The results of the new bone heights are shown in FIG. 9. A significant difference was observed between (A) group without coating and (B) group with HAp coating (P<0.05). Furthermore, a significant difference was observed between (A) group without coating and (C) group with HAp/Col composite coating (P<0.05).
The results of the shear strength test are shown in FIG. 10 and FIG. 11.
The largest strengths measured in the shear strength test were: in (A) group without coating, 3.46 N in the example shown in FIGS. 10 and 2.8±0.9 N in the example shown in FIG. 11; in (B) group with hydroxyapatite (HAp) coating, 4.31 N in the example shown in FIGS. 10 and 6.0±2.2 N in the example shown in FIG. 11; and in (C) group with HAp/Col composite coating, 14.8 N in the example shown in FIGS. 10 and 16.4±3.0 N in the example shown in FIG. 11. It was confirmed that the joining force with bone of (C) group with HAp/Col composite coating was significantly large.
In addition, as shown in FIG. 11, (C) group with HAp/Col composite coating showed the largest shear strength and significant differences were found between the groups (P<0.05).
The results of the observation with μCT before and after the shear strength test are shown in FIG. 12.
In the samples before the shear strength test (A to C), new bone was observed around the wires in all the groups. In the samples after the shear strength test (A′ to C′), although bone fracture was not observed in (A′) group without coating, bone fractures (the parts indicated with the arrows in the figures) were observed in (B′) group with HAp coating and (C′) group with HAp/Col composite coating. Furthermore, a larger bone fracture piece was observed in (C) group with HAp/Col composite coating than in (B) group with HAp coating.
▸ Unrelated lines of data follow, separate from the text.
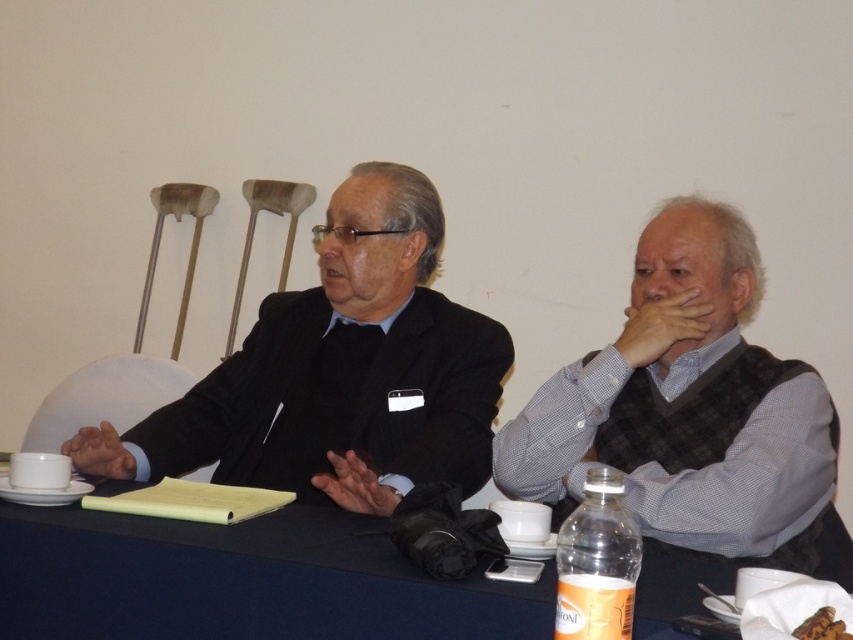 Does blue fabric table at center have a lesser width compared to clear plastic bottle at lower right?

In fact, blue fabric table at center might be wider than clear plastic bottle at lower right.

Which is more to the right, blue fabric table at center or clear plastic bottle at lower right?

clear plastic bottle at lower right is more to the right.

Identify the location of blue fabric table at center. This screenshot has width=853, height=640. (241, 580).

Who is higher up, gray checkered vest at right or blue fabric table at center?

gray checkered vest at right is higher up.

How far apart are gray checkered vest at right and blue fabric table at center?

gray checkered vest at right is 18.64 inches away from blue fabric table at center.

Is point (660, 506) positioned before point (453, 627)?

No.

Find the location of a particular element. gray checkered vest at right is located at coordinates (692, 412).

Can you confirm if matte black suit at center is smaller than gray checkered vest at right?

Actually, matte black suit at center might be larger than gray checkered vest at right.

Consider the image. Who is more distant from viewer, (379, 214) or (691, 532)?

Point (379, 214)

The image size is (853, 640). What do you see at coordinates (338, 371) in the screenshot?
I see `matte black suit at center` at bounding box center [338, 371].

This screenshot has height=640, width=853. I want to click on matte black suit at center, so click(338, 371). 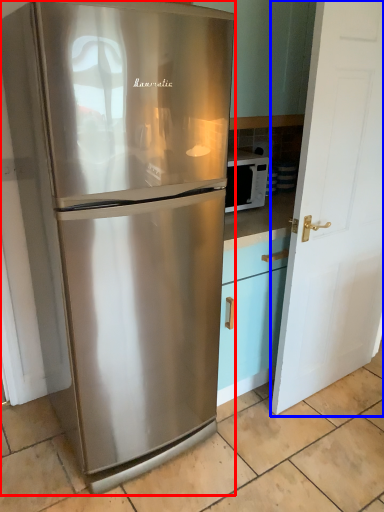 Question: Which object is further to the camera taking this photo, refrigerator (highlighted by a red box) or door (highlighted by a blue box)?

Choices:
 (A) refrigerator
 (B) door

Answer: (B) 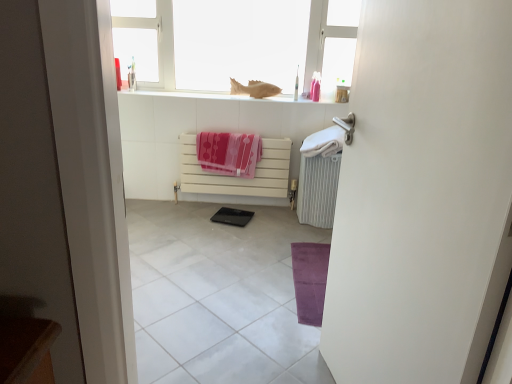 Image resolution: width=512 pixels, height=384 pixels. I want to click on free space between black glossy pad at center and purple velvety yoga mat at lower right, so click(266, 246). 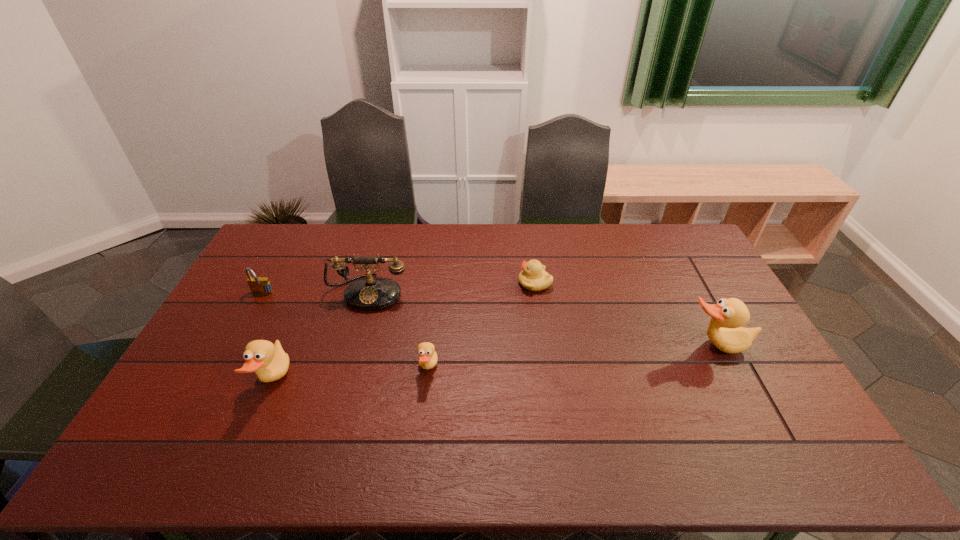 Identify the location of unoccupied position between the second duck from right to left and the fifth object from right to left. (350, 375).

At what (x,y) coordinates should I click in order to perform the action: click on vacant space that is in between the second shortest duck and the rightmost duck. Please return your answer as a coordinate pair (x, y). The height and width of the screenshot is (540, 960). Looking at the image, I should click on (x=494, y=364).

Identify the location of unoccupied position between the third object from left to right and the second duck from right to left. The image size is (960, 540). (398, 330).

Identify which object is located as the fifth nearest to the leftmost object. Please provide its 2D coordinates. Your answer should be formatted as a tuple, i.e. [(x, y)], where the tuple contains the x and y coordinates of a point satisfying the conditions above.

[(725, 331)]

Choose which object is the fifth nearest neighbor to the third object from left to right. Please provide its 2D coordinates. Your answer should be formatted as a tuple, i.e. [(x, y)], where the tuple contains the x and y coordinates of a point satisfying the conditions above.

[(725, 331)]

Point out which duck is positioned as the third nearest to the telephone. Please provide its 2D coordinates. Your answer should be formatted as a tuple, i.e. [(x, y)], where the tuple contains the x and y coordinates of a point satisfying the conditions above.

[(725, 331)]

Identify which duck is the closest to the shortest duck. Please provide its 2D coordinates. Your answer should be formatted as a tuple, i.e. [(x, y)], where the tuple contains the x and y coordinates of a point satisfying the conditions above.

[(269, 361)]

In order to click on vacant region that satisfies the following two spatial constraints: 1. on the beak of the duckling; 2. on the side with the combination dials of the leftmost object in this screenshot , I will do `click(537, 294)`. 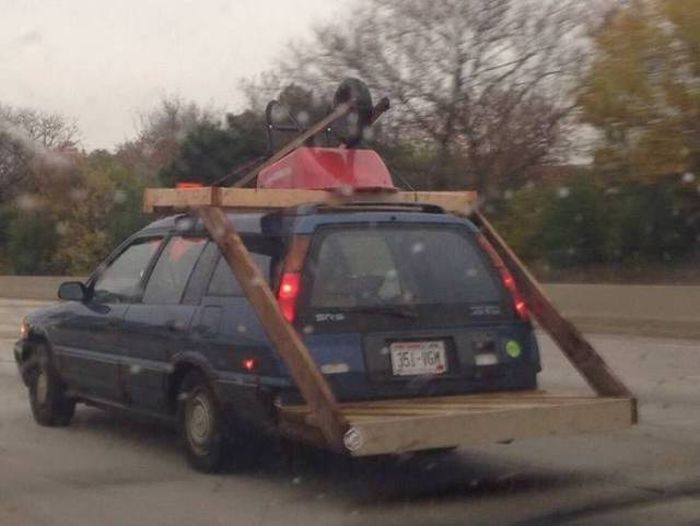 Find the location of a particular element. This screenshot has width=700, height=526. mirror is located at coordinates (71, 294). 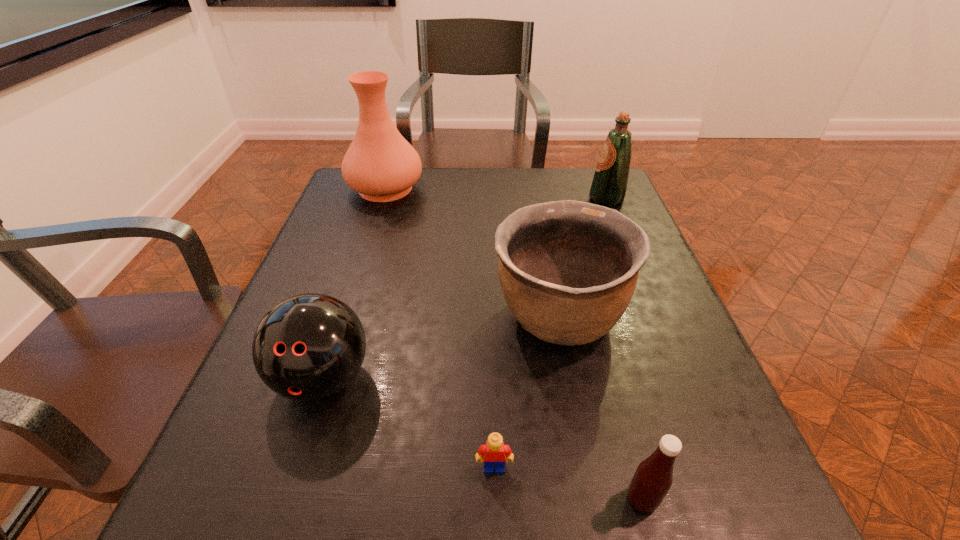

That is, it was confirmed that the joining force of bone and wire was significantly large in (C) group with HAp/Col composite coating.
From the above results, it was confirmed that the capsulation of the biomaterial can be prevented and joining of the biomaterial (metal base) and bone can be promoted by coating the surface of the metal base with the coating agent containing the HAp/Col composite.

Claims

1. A biomaterial in which the surface of a metal base is coated with a coating agent containing a composite of hydroxyapatite and collagen, wherein the c-axis of hydroxyapatite in the composite is oriented along collagen fibers.

2. The biomaterial of claim 1, wherein the ratio by weight of hydroxyapatite and collagen in the composite is 3:2 to 9:1.

3. The biomaterial of claim 1, wherein the biomaterial is an implant material or an onplant material for oral surgery, orthopedic surgery, brain surgery, dentistry, ophthalmology or otolaryngology.

4. A coating agent for promoting osteosynthesis for a biomaterial which contains a composite of hydroxyapatite and collagen in which the c-axis of hydroxyapatite is oriented along collagen fibers.

5. A method for producing a biomaterial which contains a step of coating the surface of a metal base with the coating agent for promoting osteosynthesis of claim 4.

6. The biomaterial of claim 2, wherein the biomaterial is an implant material or an onplant material for oral surgery, orthopedic surgery, brain surgery, dentistry, ophthalmology or otolaryngology.